→ **What to work on**
From the line with "Previous Post" to the line with "Consider solid", retype each line exactly as it stands in the records below, but skip the pictures.

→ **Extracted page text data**
══════════
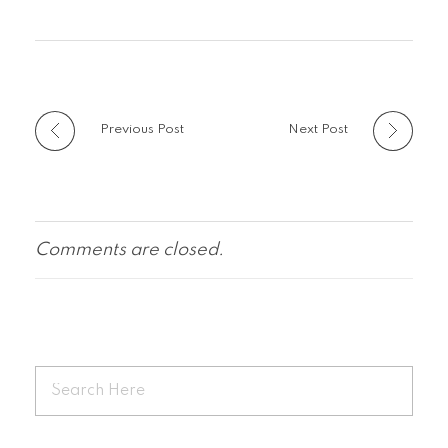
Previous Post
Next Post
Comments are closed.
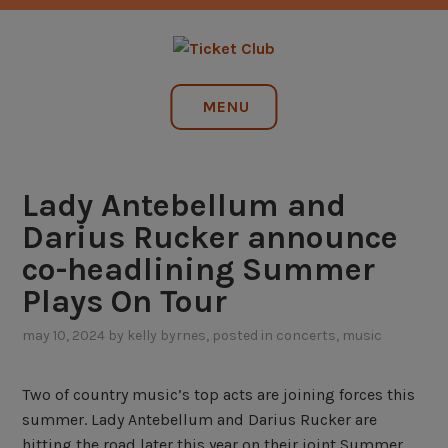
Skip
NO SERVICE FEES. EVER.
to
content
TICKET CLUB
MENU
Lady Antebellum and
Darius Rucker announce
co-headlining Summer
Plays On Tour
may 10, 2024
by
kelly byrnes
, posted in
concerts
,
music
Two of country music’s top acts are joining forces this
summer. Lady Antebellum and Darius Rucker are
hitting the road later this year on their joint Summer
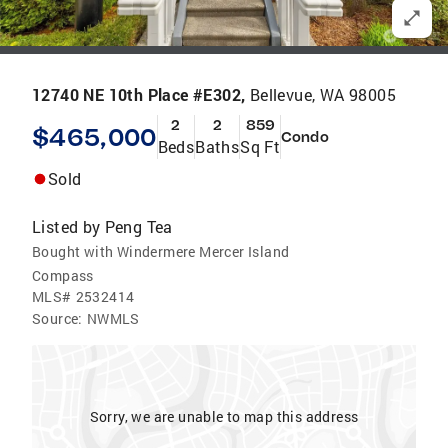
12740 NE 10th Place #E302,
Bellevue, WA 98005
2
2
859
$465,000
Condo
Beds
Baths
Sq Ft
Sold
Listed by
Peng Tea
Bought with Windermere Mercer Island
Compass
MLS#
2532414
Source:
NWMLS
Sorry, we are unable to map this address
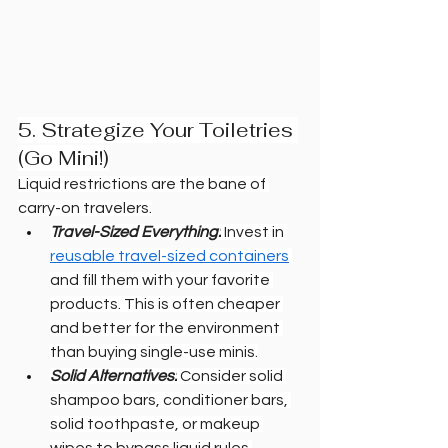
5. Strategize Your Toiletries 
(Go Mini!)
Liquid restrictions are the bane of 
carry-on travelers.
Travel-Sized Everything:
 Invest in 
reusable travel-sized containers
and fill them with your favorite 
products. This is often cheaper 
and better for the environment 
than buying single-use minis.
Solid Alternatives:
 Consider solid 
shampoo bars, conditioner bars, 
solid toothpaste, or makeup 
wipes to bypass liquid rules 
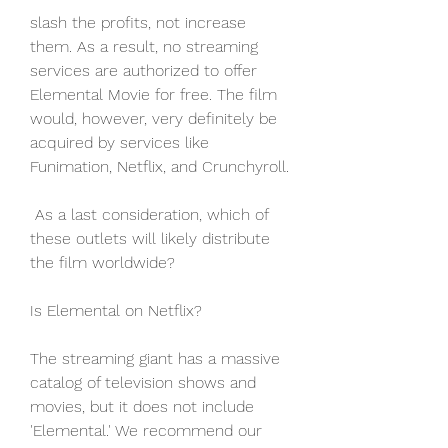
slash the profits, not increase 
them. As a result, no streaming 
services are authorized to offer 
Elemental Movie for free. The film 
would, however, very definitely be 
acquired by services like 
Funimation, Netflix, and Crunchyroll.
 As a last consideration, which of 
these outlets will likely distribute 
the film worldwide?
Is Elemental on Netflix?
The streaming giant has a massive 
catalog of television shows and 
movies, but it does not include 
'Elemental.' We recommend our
══════════
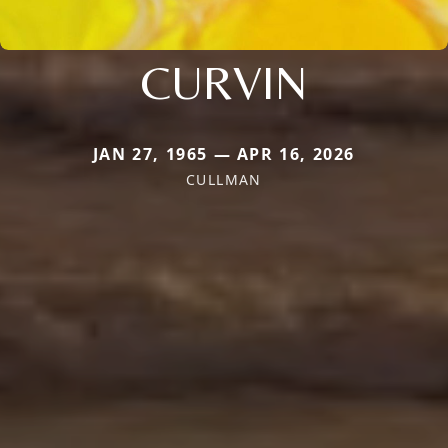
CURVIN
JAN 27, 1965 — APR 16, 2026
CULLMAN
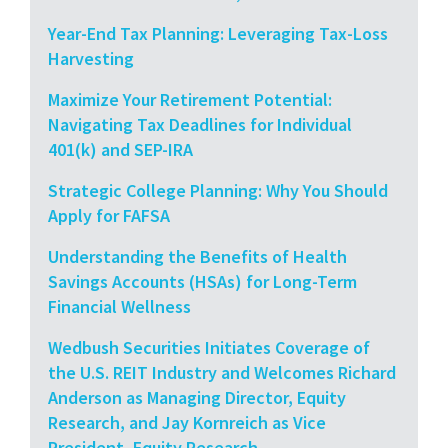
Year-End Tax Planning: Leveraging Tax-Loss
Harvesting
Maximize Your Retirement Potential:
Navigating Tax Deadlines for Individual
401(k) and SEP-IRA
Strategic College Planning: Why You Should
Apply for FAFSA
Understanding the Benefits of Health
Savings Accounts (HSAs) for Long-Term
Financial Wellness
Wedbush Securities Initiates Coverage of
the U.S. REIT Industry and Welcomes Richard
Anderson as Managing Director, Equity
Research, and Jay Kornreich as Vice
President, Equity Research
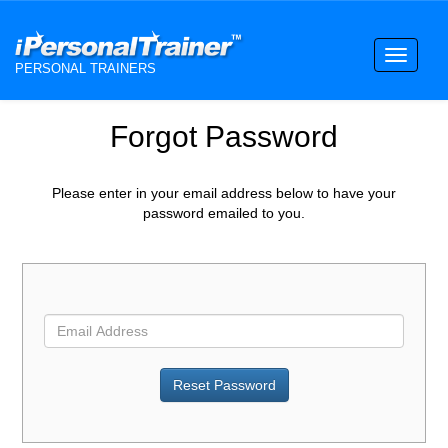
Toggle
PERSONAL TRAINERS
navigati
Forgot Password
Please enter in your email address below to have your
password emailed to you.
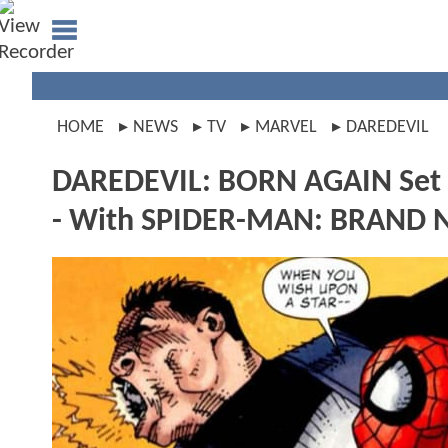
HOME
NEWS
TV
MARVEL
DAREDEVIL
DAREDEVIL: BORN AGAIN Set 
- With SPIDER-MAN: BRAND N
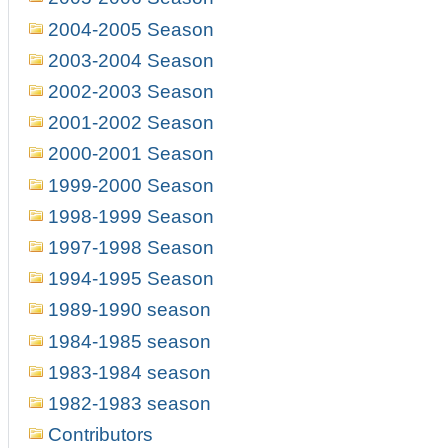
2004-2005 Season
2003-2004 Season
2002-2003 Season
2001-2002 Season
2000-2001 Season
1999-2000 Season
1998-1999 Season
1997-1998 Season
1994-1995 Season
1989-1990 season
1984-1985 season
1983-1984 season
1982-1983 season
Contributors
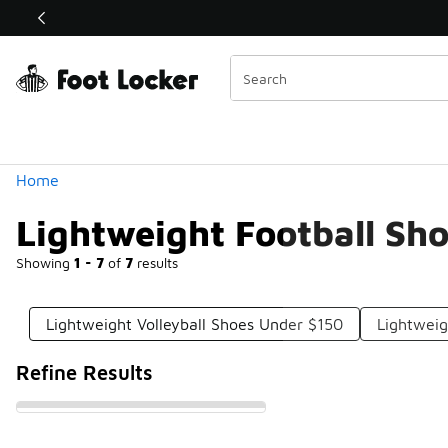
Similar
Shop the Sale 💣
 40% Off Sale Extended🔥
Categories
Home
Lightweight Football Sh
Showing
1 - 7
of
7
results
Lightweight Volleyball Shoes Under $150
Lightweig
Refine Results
══════════
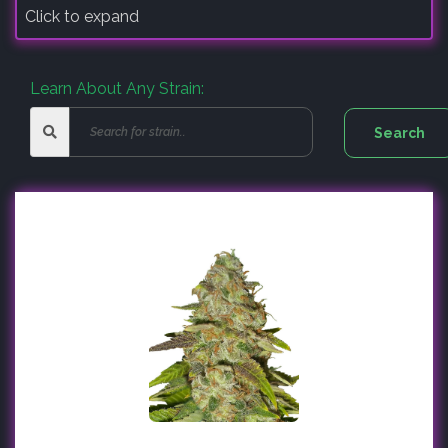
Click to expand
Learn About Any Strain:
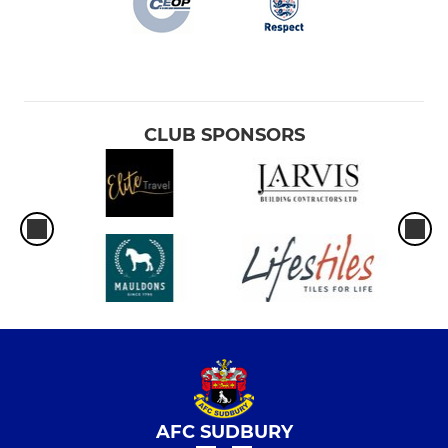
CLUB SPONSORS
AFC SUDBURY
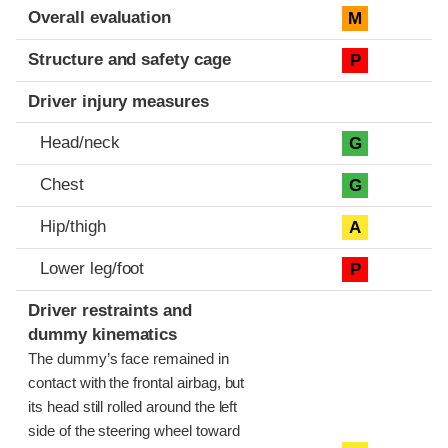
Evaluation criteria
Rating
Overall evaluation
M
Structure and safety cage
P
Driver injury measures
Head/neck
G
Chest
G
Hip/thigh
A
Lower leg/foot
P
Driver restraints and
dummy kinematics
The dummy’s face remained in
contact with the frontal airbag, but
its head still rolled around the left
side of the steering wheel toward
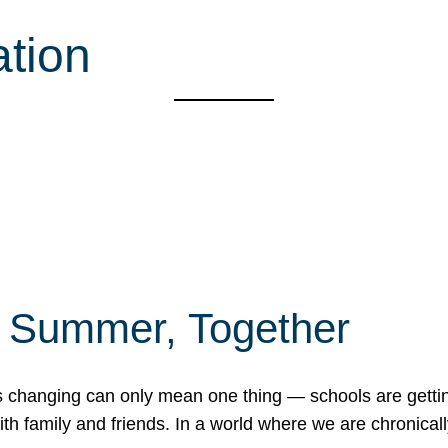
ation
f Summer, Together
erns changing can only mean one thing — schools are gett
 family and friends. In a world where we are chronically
══════════
→ **Solution to this problem**
Previous Post
Next Post
Comments are closed.
Skip
NO SERVICE FEES. EVER.
to
content
TICKET CLUB
MENU
Lady Antebellum and
Darius Rucker announce
co-headlining Summer
Plays On Tour
may 10, 2024
by
kelly byrnes
, posted in
concerts
,
music
Two of country music’s top acts are joining forces this
summer. Lady Antebellum and Darius Rucker are
hitting the road later this year on their joint Summer
12740 NE 10th Place #E302,
Bellevue, WA 98005
2
2
859
$465,000
Condo
Beds
Baths
Sq Ft
Sold
Listed by
Peng Tea
Bought with Windermere Mercer Island
Compass
MLS#
2532414
Source:
NWMLS
Sorry, we are unable to map this address
5. Strategize Your Toiletries 
(Go Mini!)
Liquid restrictions are the bane of 
carry-on travelers.
Travel-Sized Everything:
 Invest in 
reusable travel-sized containers
and fill them with your favorite 
products. This is often cheaper 
and better for the environment 
than buying single-use minis.
Solid Alternatives:
 Consider solid 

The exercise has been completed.